Tell us a little bit about you.
I was born in Kansas City, MO and grew up in Raytown, MO. The elementary school I attended was a two-room brick structure built in the 1920s. The first and second grade students shared one room and the third, fourth, and fifth grade occupied the other room. I attended Raytown High School and Southwest Missouri State College (now Missouri State University) where I earned a BS in elementary education in 1966. Our family of four included my mother, my father, my older brother and me. I taught for twenty-two years. I have been published in Missouri Life, Turtle, Humpty Dumpty, and Instructor Magazine. I was an actress in numerous community and church theater productions. I have six children and seven grandchildren.
What is your interest in storytelling? How did it begin?
I grew up with my mother reading me and my brother stories in the “story hour chair.” She would read the classics to us. Grimm and Anderson fairy tales were my favorite books to read. Every Saturday morning, I would listen to the radio show, “Let’s Pretend,” which dramatized fairy tales. As a teacher, Iwould read and dramatize stories to my class using different voices as a means of instilling a love of reading.
What tellers have been influential in your life?
Papa and Jackie Wright, Bobby and Sherry Norfolk, Lynn Rubright, Sharon Thompson, Donna Washington, Linda Gorham, Mary Jo Huff, Annette Harrison
What is a favorite story?
I have many favorite stories, such as “The Ghost on Saturday Night” by Sid Fleischman; My favorite movie is the A&E’s 1995 version of “Pride and Prejudice”; I have many favorite songs, such as “It’s a Grand Night for Singing” from the musical “State Fair”
My favorite vacation was a trip to California to visit my Uncle Bud and Aunt Versa. My grandmother, Minnie Pearl Dillard Swope Ream, whom we affectionately called “Ma,” was afraid of flying, so we all crowded into our air-conditioned Dodge Rambler station wagon.

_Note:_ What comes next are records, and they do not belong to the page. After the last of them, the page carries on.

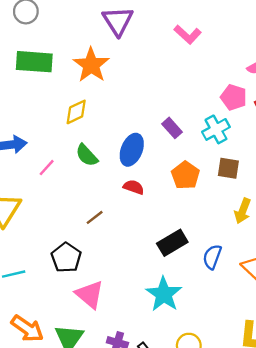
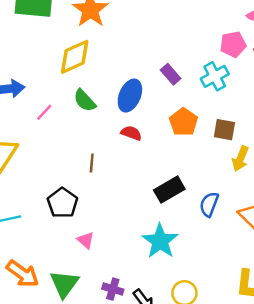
pink pentagon: (234, 97) -> (233, 44), turned -30
yellow diamond: (76, 112) -> (75, 57), size x1.4
brown square: (228, 168) -> (224, 130), moved
brown line: (95, 217) -> (92, 163), turned -48
pink triangle: (90, 294) -> (86, 240), size x0.6

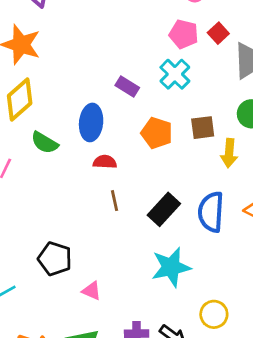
pink pentagon: (233, 44) -> (184, 34), turned -30
brown line: (92, 163) -> (114, 201), moved
blue semicircle: (209, 204) -> (211, 212), size x1.4
cyan star: (160, 241) -> (171, 267), turned -30

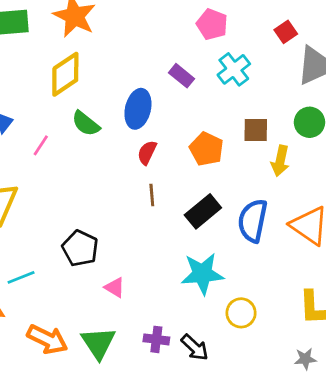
pink pentagon: (184, 34) -> (212, 24), moved
orange pentagon: (157, 133) -> (206, 149), moved
red semicircle: (105, 162) -> (147, 153), turned -75
yellow circle: (214, 314) -> (241, 313), moved

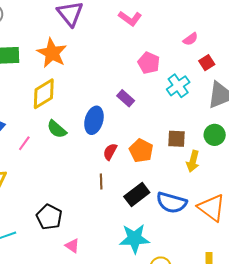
red square: (286, 32) -> (207, 63), moved
cyan cross: (234, 69) -> (178, 86), moved
red semicircle: (147, 153) -> (110, 152), moved
blue semicircle: (253, 221) -> (172, 203), turned -88

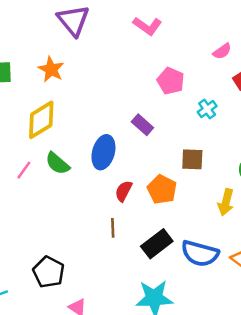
orange star: (52, 53) -> (51, 69), size x0.7
cyan cross: (178, 86) -> (207, 109), size x0.7
brown square: (176, 139) -> (192, 159), moved
pink line: (24, 143) -> (24, 170), moved

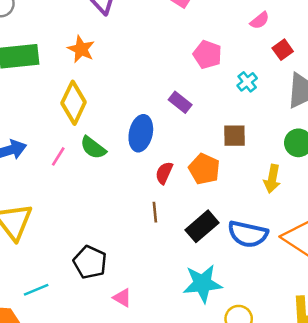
yellow diamond: (41, 120) -> (74, 103), turned -30

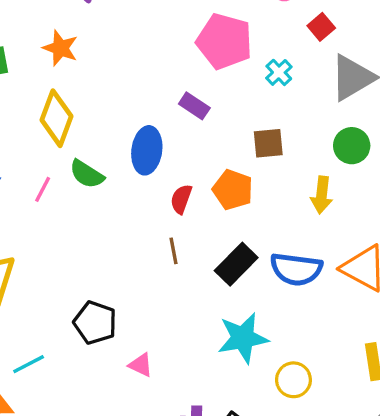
pink pentagon: (207, 55) -> (224, 41), size x1.5

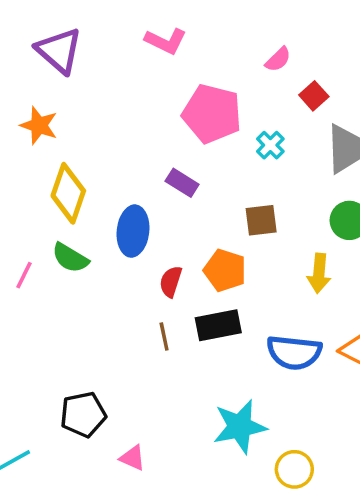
yellow diamond: (57, 118) -> (68, 193), moved
black rectangle: (236, 264) -> (218, 325), moved, turned 36
black pentagon: (95, 323) -> (83, 414), turned -30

My brother and I sat in the back with Ma. All the way to California, Ma talked about the buff wrestlers she watched on late-night television. To her delight, Uncle Bud had purchased tickets to see a wrestling match. At the arena, my straight- laced, demure grandmother jumped out of her seat as Wild Red Berry, her favorite wrestler, entered the ring and tossed Wild Red candy to the crowd. Ma yelled, “Kill him, Wild Red! Kill him!” I was so -o-o embarrassed, shocked, and a little bit amused.
Why I became a member of MO-TELL:
MO-TELL is a statewide organization that promotes storytelling. To improve I believe that MO-TELL should strive to reach the younger generation through classic fairy tales, folktales, and fables that everyone should know.